Light plugins provide illumination in a scene. Light plugins are not concerned with how this illumination interacts with a surface to create shading (that is the role of shader handlers). To enforce the seperation between lighting and shading, light handlers are provided with only minimal surface and mesh information. What mesh information is provided is meant for optimization purposes.

Different parts of the rendering and Layout preview system have different requirements for light evaluation. The light API therefore contains several light evaluation functions, each specialized for the various areas. Some are optional, in which case the light does not support that type of rendering, or a fallback evaluation method is used (which may slow down rendering, or produce inaccurate results).

There are four light evaluation functions that a light plugin can implement:

Determines the lighting at a point in space. Used for surface shading.
Generates particles of light originating at the light, shooting into the scene. This is used for caustics.
Gets illumination samples along a ray segment. For use with volumetric lighting.
Returns an array of standard lights which are used as an approximation of the light type for Layout preview rendering.

Light evaluation generates illumination information in the form of one or more rays that illuminate a point in space. These rays can originate from anywhere, and need not be tied to the position of the light item. This allows a single light to create complex lighting effects.

Light handlers can override several parts of the lighting and shading pipeline. Reasons for doing this include optimization, providing the user with controls beyond that provided natively, and removal of options which do not apply to the light type. Handlers can opt to do their own occlusion and volumetric shadow calculations, and apply their own light falloff instead of the native falloff calculations.

As lights are evaluated during rendering, light plugins must be aware of multithreading. Light evaluations associated with rendering are supplied with a pre-allocated array to fill in, rather than having to manage per-thread illumination arrays themselves. For speed, light plugins should avoid using write locks or critical sections in the evaluation functions. The newFrame callback can be used to do pre-computation at the start of each render frame.

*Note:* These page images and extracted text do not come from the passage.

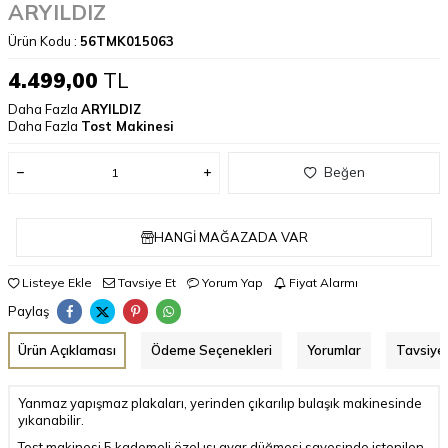
ARYILDIZ
Ürün Kodu :
56TMK015063
4.499,00
TL
Daha Fazla
ARYILDIZ
Daha Fazla
Tost Makinesi
Beğen
HANGI MAĞAZADA VAR
Listeye Ekle
Tavsiye Et
Yorum Yap
Fiyat Alarmı
Paylaş
Ürün Açıklaması
Ödeme Seçenekleri
Yorumlar
Tavsiye 
Yanmaz yapışmaz plakaları, yerinden çıkarılıp bulaşık makinesinde
yıkanabilir.
Tost makinesi 5 kademeli özel ısı ayar düğmesi sayesinde istenilen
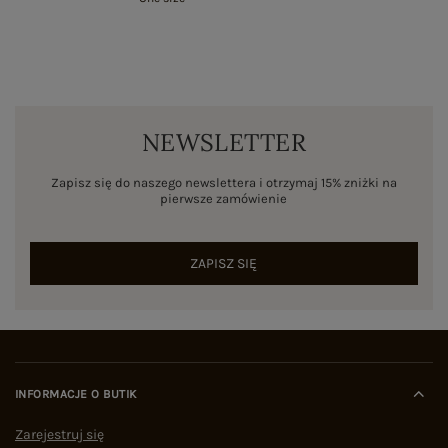
NEWSLETTER
Zapisz się do naszego newslettera i otrzymaj 15% zniżki na
pierwsze zamówienie
ZAPISZ SIĘ
INFORMACJE O BUTIK
Zarejestruj się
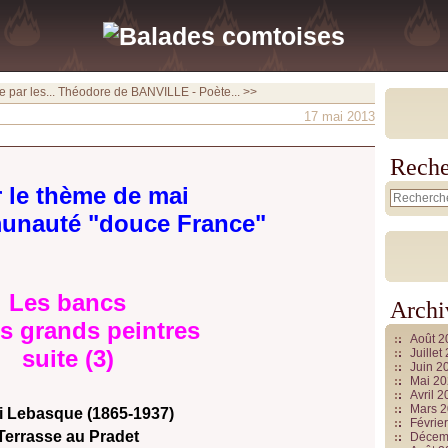
 par les...
Théodore de BANVILLE - Poète... >>
17 mai 2013
Reche
 le thème de mai
unauté "douce France"
Les bancs
Archi
es grands peintres
Août 
suite (3)
Juille
Juin 2
Mai 2
Avril 
Mars 
i Lebasque (1865-1937)
Févrie
Terrasse au Pradet
Décem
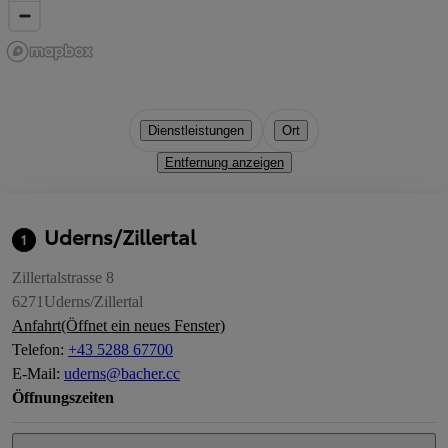
Dienstleistungen
Ort
Entfernung anzeigen
Uderns/Zillertal
1
Zillertalstrasse 8
6271
Uderns/Zillertal
Anfahrt
(Öffnet ein neues Fenster)
Telefon
:
+43 5288 67700
E-Mail
:
uderns@bacher.cc
Öffnungszeiten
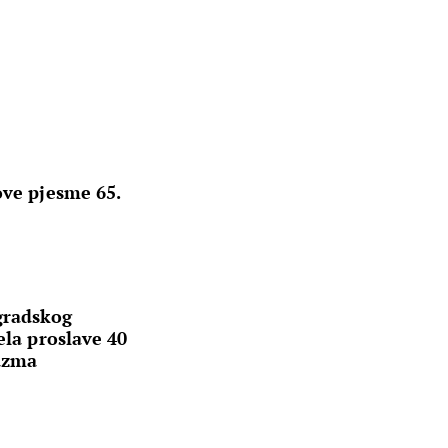
ove pjesme 65.
gradskog
ela proslave 40
azma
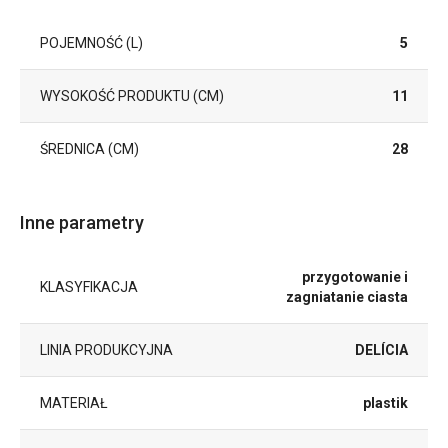
POJEMNOŚĆ (L)
5
WYSOKOŚĆ PRODUKTU (CM)
11
ŚREDNICA (CM)
28
Inne parametry
przygotowanie i
KLASYFIKACJA
zagniatanie ciasta
LINIA PRODUKCYJNA
DELÍCIA
MATERIAŁ
plastik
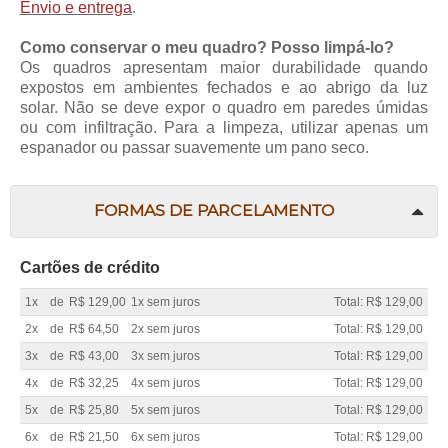
Envio e entrega
.
Como conservar o meu quadro? Posso limpá-lo?
Os quadros apresentam maior durabilidade quando
expostos em ambientes fechados e ao abrigo da luz
solar. Não se deve expor o quadro em paredes úmidas
ou com infiltração. Para a limpeza, utilizar apenas um
espanador ou passar suavemente um pano seco.
FORMAS DE PARCELAMENTO
Cartões de crédito
1x
de
R$ 129,00
1x sem juros
Total: R$ 129,00
2x
de
R$ 64,50
2x sem juros
Total: R$ 129,00
3x
de
R$ 43,00
3x sem juros
Total: R$ 129,00
4x
de
R$ 32,25
4x sem juros
Total: R$ 129,00
5x
de
R$ 25,80
5x sem juros
Total: R$ 129,00
6x
de
R$ 21,50
6x sem juros
Total: R$ 129,00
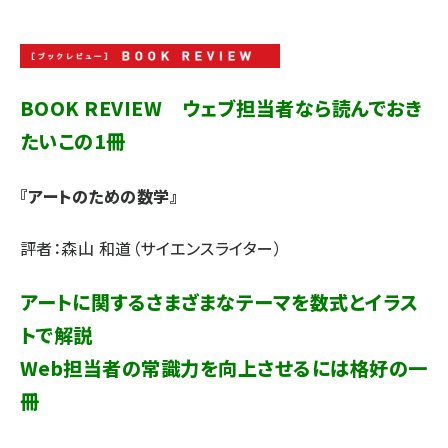
llmo (1166)
BOOK REVIEW ウェブ担当者なら読んでおき
たいこの1冊
『アートのための数学』
評者：森山 和道（サイエンスライター）
アートに関するさまざまなテーマを数式とイラス
トで解説
Web担当者の常識力を向上させるには格好の一
冊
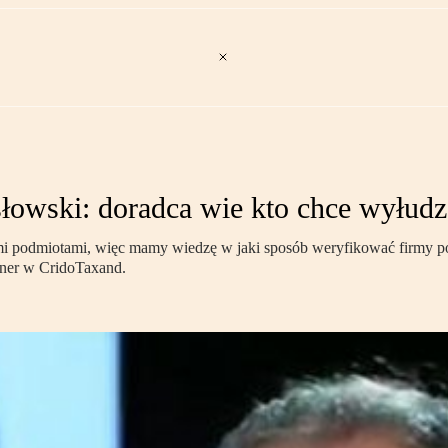
ski: doradca wie kto chce wyłud
ymi podmiotami, więc mamy wiedzę w jaki sposób weryfikować firmy
er w CridoTaxand.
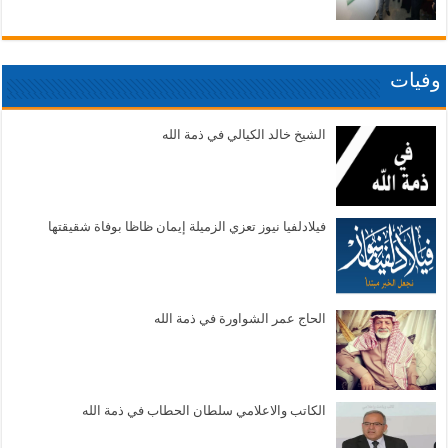
وفيات
الشيخ خالد الكيالي في ذمة الله
فيلادلفيا نيوز تعزي الزميلة إيمان ظاظا بوفاة شقيقتها
الحاج عمر الشواورة في ذمة الله
الكاتب والاعلامي سلطان الحطاب في ذمة الله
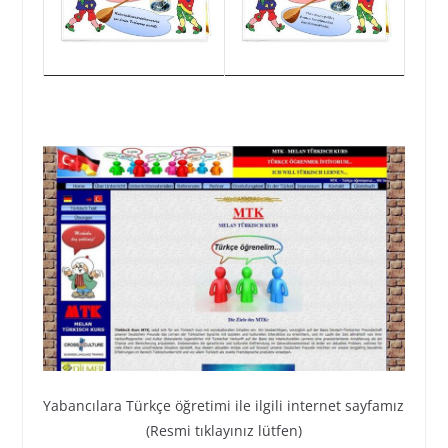
Yabancılara Türkçe öğretimi ile ilgili internet sayfamız
(Resmi tıklayınız lütfen)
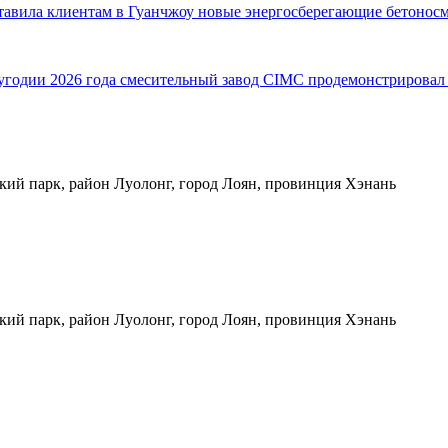
ставила клиентам в Гуанчжоу новые энергосберегающие бетонос
одии 2026 года смесительный завод CIMC продемонстрировал в
кий парк, район Луолонг, город Лоян, провинция Хэнань
кий парк, район Луолонг, город Лоян, провинция Хэнань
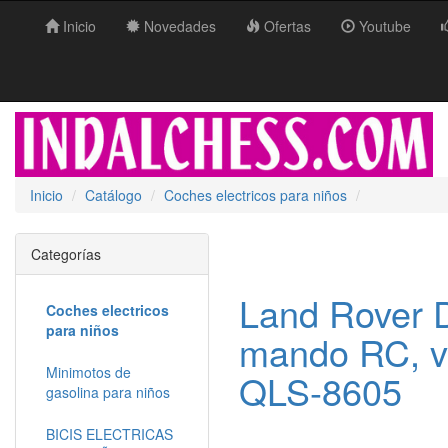
Inicio
Novedades
Ofertas
Youtube
Inicio
Catálogo
Coches electricos para niños
Categorías
Land Rover D
Coches electricos
para niños
mando RC, v
Minimotos de
QLS-8605
gasolina para niños
BICIS ELECTRICAS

Light plugins can also be evaluated from other plugins through the light evaluation global. Evaluating a plugin from mulitple clients at the same time can cause problems if each client expects the plugin to be in a different state (for example, at different frame numbers). To prevent such problems each light evaluator is given a copy of the light plugin instance. It is therefore important that the plugin implements the copy instance function.

Handler Activation Function

   XCALL_( int ) MyLight( int version, GlobalFunc *global,
      LWLightHandler *local, void *serverData );
The local argument to a LightHandler activation function is an LWLightHandler.
   typedef struct st_LWLightHandler
      LWInstanceFuncs* inst;
      LWItemFuncs* item;
      LWRenderFuncs* rend;
      unsigned int (*flags)      (LWInstance);
      LWError      (*newFrame)   (LWInstance, const LWFrameInfo* frameinfo,
                                  unsigned int* maxilluminations,
                                  const LWLightAccess* lightaccess);
      int          (*evaluate)   (LWInstance, const LWDVector spot, double fractime,
                                  LWIllumination illumination[],
                                  const LWLightAccess* lightaccess);
      unsigned int (*getPhotons) (LWInstance, unsigned int maxphotons, LWPhoton photons[],
                                  const LWLightAccess* lightaccess);
      unsigned int (*getRayIlluminations) (LWInstance, LWDVector raystart, LWDVector raydir,
                                           double farclip, unsigned int maxrayilluminations,
                                           LWRayIllumination rayilluminations[],
                                           const LWLightAccess* lightaccess);
      const LWPreviewLight* (*preview)    (LWInstance);
   } LWLightHandler;
The first three members of this structure are the standard handler functions. The context argument to the inst->create function is the LWItemID of the associated light item.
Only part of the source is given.